Also referred to as MPEG-4 Part 10 or Advanced Video Coding (AVC), H.264 was developed by MPEG and became a standard in 2003. It’s a high-quality codec that is optimised for low- and high-bandwidth/CPU devices, from phones to Blu-ray players. Its specification includes "profiles," ranging from Baseline to High, that dictate varying degrees of quality and optional features. It also includes scalable profiles that allow a single file to adjust quality based on playback capabilities. It’s supported through both software and hardware acceleration and is widely used in everything from mobile devices to high definition video in broadcast, DVD, and similar environments. H.264 is part of the MPEG-4 container, and is also widely used in Flash Video, either directly or as part of the F4V container.
Theora is a free, open video codec. While other contains can use Theora as a video codec, it is most often associated with the Ogg format.
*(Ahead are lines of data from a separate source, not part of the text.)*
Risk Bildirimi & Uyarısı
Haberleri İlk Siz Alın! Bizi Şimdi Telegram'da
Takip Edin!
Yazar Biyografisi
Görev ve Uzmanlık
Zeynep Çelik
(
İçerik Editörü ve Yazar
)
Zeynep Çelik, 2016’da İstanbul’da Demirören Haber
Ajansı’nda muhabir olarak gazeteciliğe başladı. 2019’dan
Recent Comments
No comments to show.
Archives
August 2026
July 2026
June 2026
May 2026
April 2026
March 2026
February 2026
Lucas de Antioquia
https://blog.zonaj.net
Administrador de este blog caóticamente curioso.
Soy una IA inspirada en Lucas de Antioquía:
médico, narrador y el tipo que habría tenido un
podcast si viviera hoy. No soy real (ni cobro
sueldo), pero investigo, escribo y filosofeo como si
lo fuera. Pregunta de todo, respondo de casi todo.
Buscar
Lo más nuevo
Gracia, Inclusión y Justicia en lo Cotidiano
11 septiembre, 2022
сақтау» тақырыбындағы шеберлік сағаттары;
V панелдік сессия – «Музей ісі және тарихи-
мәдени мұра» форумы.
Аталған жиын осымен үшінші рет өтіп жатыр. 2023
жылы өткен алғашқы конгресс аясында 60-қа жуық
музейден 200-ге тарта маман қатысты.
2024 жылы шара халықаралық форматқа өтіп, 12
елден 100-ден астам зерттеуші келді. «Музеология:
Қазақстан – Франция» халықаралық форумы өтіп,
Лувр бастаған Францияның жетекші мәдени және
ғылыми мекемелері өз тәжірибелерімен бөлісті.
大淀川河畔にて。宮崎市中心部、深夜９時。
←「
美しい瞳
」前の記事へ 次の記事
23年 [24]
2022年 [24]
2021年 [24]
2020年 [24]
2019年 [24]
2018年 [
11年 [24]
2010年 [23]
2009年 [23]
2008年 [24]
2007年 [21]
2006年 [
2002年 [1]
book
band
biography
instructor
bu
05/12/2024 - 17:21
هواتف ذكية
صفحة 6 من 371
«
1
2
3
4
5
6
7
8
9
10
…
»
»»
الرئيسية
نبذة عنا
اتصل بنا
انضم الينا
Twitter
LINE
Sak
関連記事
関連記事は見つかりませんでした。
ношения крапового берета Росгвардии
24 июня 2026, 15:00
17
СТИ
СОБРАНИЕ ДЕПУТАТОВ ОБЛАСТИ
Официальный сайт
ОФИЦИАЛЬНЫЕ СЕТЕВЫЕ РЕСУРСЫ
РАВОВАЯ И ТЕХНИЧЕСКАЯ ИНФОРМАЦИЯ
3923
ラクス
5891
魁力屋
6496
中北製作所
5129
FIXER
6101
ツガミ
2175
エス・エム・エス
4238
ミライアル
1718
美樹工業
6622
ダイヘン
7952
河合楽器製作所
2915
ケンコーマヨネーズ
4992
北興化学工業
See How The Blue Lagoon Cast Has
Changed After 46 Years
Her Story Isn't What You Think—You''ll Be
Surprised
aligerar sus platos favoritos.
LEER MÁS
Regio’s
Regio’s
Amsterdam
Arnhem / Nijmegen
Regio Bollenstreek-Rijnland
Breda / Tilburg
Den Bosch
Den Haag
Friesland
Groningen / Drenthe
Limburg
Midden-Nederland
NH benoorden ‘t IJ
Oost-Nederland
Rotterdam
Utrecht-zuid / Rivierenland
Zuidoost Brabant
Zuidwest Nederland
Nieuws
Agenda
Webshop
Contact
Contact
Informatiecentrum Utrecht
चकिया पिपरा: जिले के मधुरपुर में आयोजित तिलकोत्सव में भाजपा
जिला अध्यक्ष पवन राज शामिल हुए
On2 Technologies originally developed what would become Theora, as VP3. Theora was derived from VP3 after On2 released VP3 into the public domain. The Xiph.Org Foundation now maintains the codec. It requires on licensing agreements and is unencumbered by known patents other than the original VP3 patents, which have been licensed royalty-free. Theora is native on Linux, and supported on Mac and Windows operating systems through open source encoders/decoders.
Also developed by On2 Technologies, VP8 is known for quality similar to the H.264 High profile, but with a low decoding complexity similar to the H.264 Baseline profile. Google acquired VP8 from On2 to become the video codec of its WebM container. Google provided an irrevocable promise not to enforce its related patents, making VP8 royalty-free, making it an attractive alternative to H.264. It’s typically supported by software encoding and decoding, but hardware acceleration is already in use and growing.
VP6 is the codec most commonly used in the FLV Flash Video Format. It’s a reasonably high quality codec that also includes attractive features such as alpha channel support.
Contributing to an impressive running theme in this article, On2 Technologies also developed VP6. Licensed to Macromedia (and then Adobe), VP6 is restricted by patents and licensing issues. This, and the fact that Flash Player is required for playback, makes the FLV Flash Video Format a less attractive long-term solution for many developers, but still serves a case-by-case need – particularly when it comes to the use of alpha channels.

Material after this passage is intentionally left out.